Physician Honored for Lifelong Commitment to Pneumonia Care

Drs. Michael Niederman and Barbara Phillips

Dr. Michael Niederman accepts the Murray Kornfeld Memorial Founders Award from Dr. Barbara Phillips, immediate past-president of the American College of Chest Physicians. Photo credit: Bob Rabito

Dr. Michael Niederman, associate chief and clinical director of pulmonary and critical care medicine at Weill Cornell Medicine, has won the Murray Kornfeld Memorial Founders Award from the American College of Chest Physicians for a career spent advancing the treatment and management of pneumonia.

The award is conferred to a leader in pulmonary and critical care medicine, particularly in infection and inflammation, who is developing therapies expected to guide medicine into the future. Dr. Niederman, who is also a professor of clinical medicine, received his award and spoke about his work Oct. 26 at the college’s annual conference.

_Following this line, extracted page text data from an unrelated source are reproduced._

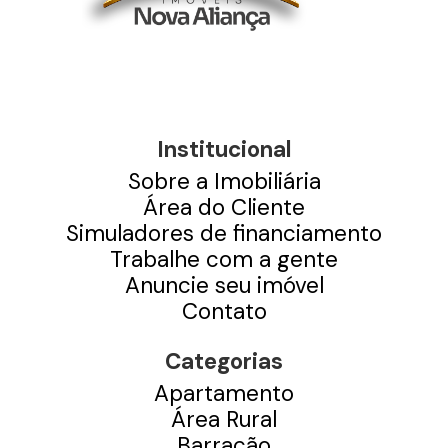
Institucional
Sobre a Imobiliária
Área do Cliente
Simuladores de financiamento
Trabalhe com a gente
Anuncie seu imóvel
Contato
Categorias
Apartamento
Área Rural
Barracão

“I think it’s a very important award for both the American College of Chest Physicians and the individual that receives it,” Dr. Niederman said. “And I was thrilled that they were giving me recognition for what I had done, and giving me an opportunity to talk about it with my peers.”

In his lecture “Two decades of guidelines for pneumonia: a step forward?” Dr. Niederman detailed the evolution of standards for treating and managing pneumonia in a medical setting, and raised questions about the efficacy of future pneumonia guidelines. “The guidelines, while they’ve improved things, have become complicated,” Dr. Niederman said, citing variations in treatment and management across dissimilar communities in the United States and around the globe. “The next step is to make guidelines more widely available but more simplified than they’ve become.”

Dr. Niederman served as senior author and co-chair of the guidelines committee for the American Thoracic Society’s 1993 and 2001 guidelines for the treatment of community-acquired pneumonia. He also co-chaired the committees that wrote guidelines for the treatment of nosocomial pneumonia in 1995 and 2005. His interests include respiratory tract infections, including mechanisms of airway colonization; the management of community and hospital-acquired pneumonia; the role of guidelines for pneumonia; and the impact of antibiotic resistance on the management and outcomes of respiratory tract infections. He joined the Weill Cornell Medicine faculty in 2015.

“I was thrilled to come to Weill Cornell Medicine and join the Weill Department of Medicine and Division of Pulmonary and Critical Care Medicine to advance the course of patient care, education of our next generation of physicians, and to advance translational investigation.”